2009 RMD Rule Changes: A Follow-Up contains additions discussions about the 2009 RMD rules, including a problem created by the statutory change:

The statutory change seems to pave the way for (and apparently was intended by Congress to permit) the rollover of a 2009 RMD, thereby enabling the recipient to defer a taxable distribution in favor of letting the RMD amount continue to grow (and hopefully recover market losses) on a tax-deferred basis. The problem, as explained in Q&A-4, Example 3 of our RMD Tech-1, is that notwithstanding the 2009 RMD waiver, if a participant has elected (or the plan mandates) a series of substantially equal lifetime installments, the Code provides that the installments are not ERDs.(See IRC §402(c)(4)(A).) As a result, if the plan actually distributes the 2009 installment, the apparent ameliorative benefit of the WRERA law change is non-existent. The distribution is taxable and is not eligible for rollover. In contrast, if the same plan decides to suspend 2009 RMDs (or the participant, under the plan’s procedures, elects not to take the distribution), the participant avoids taxation and enjoys the relief that Congress intended. However, there does not seem to be any policy justification for this disparate treatment, which is beyond the control of the participant, and is dependent on how the plan sponsor chooses to comply with the new law. So the question arises whether it would be reasonable for a participant to treat a 2009 distribution, which is an installment payment of only RMD minimums (as in Example 3), as an ERD by reason of the WRERA 2009 waiver provision, even though the distribution technically appears not to be an ERD. In the absence of guidance from the IRS, a conservative answer would be no.

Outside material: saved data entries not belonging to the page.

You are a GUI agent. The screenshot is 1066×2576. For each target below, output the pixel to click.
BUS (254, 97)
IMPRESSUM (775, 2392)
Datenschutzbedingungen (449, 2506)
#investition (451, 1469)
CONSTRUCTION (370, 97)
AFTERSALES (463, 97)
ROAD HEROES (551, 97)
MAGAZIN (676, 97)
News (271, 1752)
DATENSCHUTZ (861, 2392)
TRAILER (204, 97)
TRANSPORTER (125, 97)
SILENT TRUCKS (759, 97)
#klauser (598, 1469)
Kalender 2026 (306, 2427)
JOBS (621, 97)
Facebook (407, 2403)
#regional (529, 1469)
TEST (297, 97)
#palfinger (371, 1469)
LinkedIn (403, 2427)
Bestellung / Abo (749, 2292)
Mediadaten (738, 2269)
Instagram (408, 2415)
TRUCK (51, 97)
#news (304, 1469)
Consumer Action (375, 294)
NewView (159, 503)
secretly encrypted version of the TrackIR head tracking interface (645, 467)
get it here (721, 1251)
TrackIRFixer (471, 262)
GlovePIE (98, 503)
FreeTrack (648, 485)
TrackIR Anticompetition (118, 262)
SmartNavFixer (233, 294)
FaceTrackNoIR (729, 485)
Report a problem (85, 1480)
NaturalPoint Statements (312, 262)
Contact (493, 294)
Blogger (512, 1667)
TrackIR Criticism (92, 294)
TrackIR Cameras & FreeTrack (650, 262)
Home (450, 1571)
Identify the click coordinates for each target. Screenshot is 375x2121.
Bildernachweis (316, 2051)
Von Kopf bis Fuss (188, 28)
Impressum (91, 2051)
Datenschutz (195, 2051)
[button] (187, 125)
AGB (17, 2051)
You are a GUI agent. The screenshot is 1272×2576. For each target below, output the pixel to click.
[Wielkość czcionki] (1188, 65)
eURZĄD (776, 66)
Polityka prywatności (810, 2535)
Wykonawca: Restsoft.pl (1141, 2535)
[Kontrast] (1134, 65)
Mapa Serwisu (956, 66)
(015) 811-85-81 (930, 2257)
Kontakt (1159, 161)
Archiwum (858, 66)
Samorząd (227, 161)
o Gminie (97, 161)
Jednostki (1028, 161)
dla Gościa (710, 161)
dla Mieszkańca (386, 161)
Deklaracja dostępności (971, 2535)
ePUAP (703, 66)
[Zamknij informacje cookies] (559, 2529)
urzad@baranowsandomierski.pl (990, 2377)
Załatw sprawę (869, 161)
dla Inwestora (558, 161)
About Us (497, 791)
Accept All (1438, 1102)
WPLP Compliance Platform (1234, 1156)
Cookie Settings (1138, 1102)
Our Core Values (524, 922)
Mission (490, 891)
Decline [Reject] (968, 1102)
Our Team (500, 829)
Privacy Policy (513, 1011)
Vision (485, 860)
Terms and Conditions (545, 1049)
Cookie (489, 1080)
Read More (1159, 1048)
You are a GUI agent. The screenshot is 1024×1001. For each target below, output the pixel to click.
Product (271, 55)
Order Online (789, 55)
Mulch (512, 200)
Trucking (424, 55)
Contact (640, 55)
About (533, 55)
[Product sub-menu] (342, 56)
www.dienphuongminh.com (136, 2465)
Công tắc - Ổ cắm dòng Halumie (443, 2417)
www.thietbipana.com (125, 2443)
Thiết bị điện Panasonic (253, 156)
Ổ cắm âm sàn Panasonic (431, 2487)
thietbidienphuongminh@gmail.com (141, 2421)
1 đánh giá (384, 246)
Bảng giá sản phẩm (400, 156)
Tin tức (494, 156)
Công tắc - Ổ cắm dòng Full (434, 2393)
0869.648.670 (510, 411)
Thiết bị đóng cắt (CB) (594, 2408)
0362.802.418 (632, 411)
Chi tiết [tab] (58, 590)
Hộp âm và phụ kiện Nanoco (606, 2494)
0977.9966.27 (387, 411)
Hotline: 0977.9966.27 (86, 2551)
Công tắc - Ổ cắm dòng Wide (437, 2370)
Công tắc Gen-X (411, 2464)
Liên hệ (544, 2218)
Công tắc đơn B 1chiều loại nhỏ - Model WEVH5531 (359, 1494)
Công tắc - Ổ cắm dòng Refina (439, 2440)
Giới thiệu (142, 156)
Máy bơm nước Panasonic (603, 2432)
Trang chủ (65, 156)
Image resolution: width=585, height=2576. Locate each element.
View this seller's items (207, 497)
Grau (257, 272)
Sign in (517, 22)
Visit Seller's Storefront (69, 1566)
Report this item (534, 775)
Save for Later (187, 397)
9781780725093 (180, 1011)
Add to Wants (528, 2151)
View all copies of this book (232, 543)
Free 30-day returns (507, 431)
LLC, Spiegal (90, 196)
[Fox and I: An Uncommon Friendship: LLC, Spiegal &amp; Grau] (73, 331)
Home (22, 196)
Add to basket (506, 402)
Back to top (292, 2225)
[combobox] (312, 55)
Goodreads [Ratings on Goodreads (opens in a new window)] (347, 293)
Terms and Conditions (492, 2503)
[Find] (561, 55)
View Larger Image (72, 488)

It also discusses an informal conversation with an IRS official, current guidance under IRS Notice 2009-9, 3 administrative approaches (continue to make distributions that would be RMDs, suspend distributions, give the participant the option), and provides a recommendation:

In absence of additional guidance, a conservative interpretation of the new law appears prudent. This means practitioners should assume that an RMD that is one of “substantially equal payments” for life, life expectancy, or for a period of 10 years or more is not an ERD, whether the plan makes the distribution pursuant to a participant’s election or pursuant to a plan provision. If the plan’s priority is to offer the most favorable options to participants, the plan should consider either suspending RMDs (subject to the participant’s option to elect to take the distribution), or offering participants a choice, subject to the plan’s “default” either to distribute or to suspend distributions.